"What Bruce doesn't say is that the NSA made modifications to DES S-Boxes so that it can RESIST differential cryptanalysis better."

That was then. Back then, the NSA's clear mission was to help prevent the Soviets from winning, and that included protecting our communications (still part of their remit). Now ... it's not so clear.

BTW, according to Wikipedia IBM independently discovered differential cryptography and kept that secret at the NSA's request, so IBM was potentially in a position to understand the NSA's requested changes, or just plain worked with it on them.

There were a bunch of things that the NSA might have though mitigated the danger so it was an acceptable tradeoff to the very real threat of Soviet spying on US businesses (see e.g. http://nsarchive.wordpress.com/2013/04/26/agent-farewell-and...):

They limited the key size to 56 bits (according to Wikipedia a compromise between 48 and 64 ... where else have we heard of that sort of thing: https://en.wikipedia.org/wiki/Asynchronous_Transfer_Mode#Cel...).

It was intended for hardware implementations, and perhaps they didn't do a good job of factoring in Moore's law, which then was only a decade old and had a lot more skeptics. And microprocessors were still quite new.

There was a strong export control regime back then, and to the extent DES was implemented in hardware it was more effective.

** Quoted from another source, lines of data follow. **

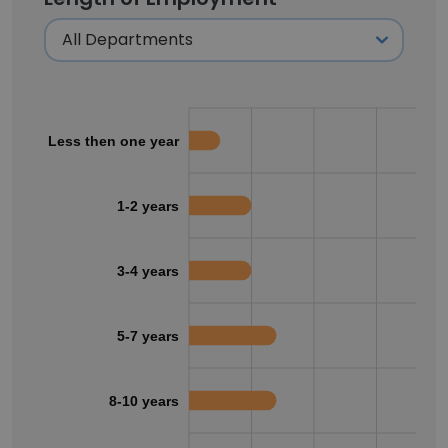
Less then one year
1-2 years
3-4 years
5-7 years
8-10 years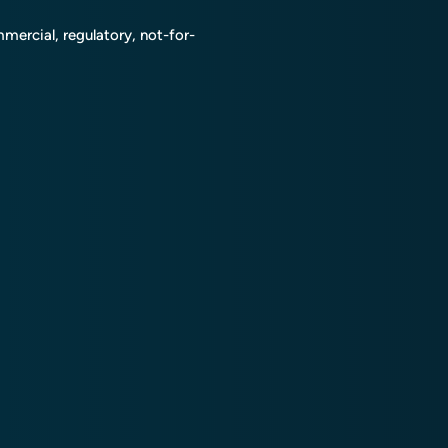
mmercial, regulatory, not-for-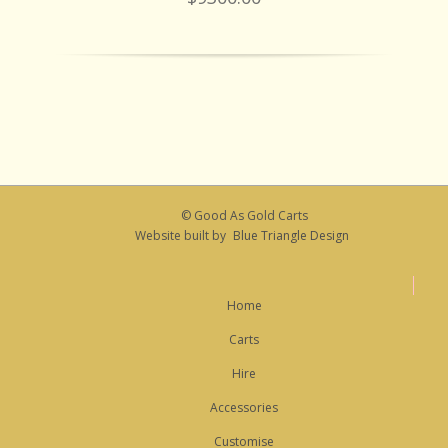
© Good As Gold Carts
Website built by
Blue Triangle Design
Home
Carts
Hire
Accessories
Customise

Getting back to adversaries, official and unofficial, to the extend they aren't nation states, or not very wealthy and technically sophisticated ones, the tradeoffs are significantly different today. We can be very sure they're not worried about al-Qaeda brute forcing a secretly weakened algorithm as long as it's not too weak (i.e. requires a lot more than a handful of machines with GPUs or FPGAs).

Same might be true for various nation states as long as they don't get patronage by the Russians or Chinese Communists, and we might have an idea of the capabilities of the latter two frenemies (I sure hope we do!).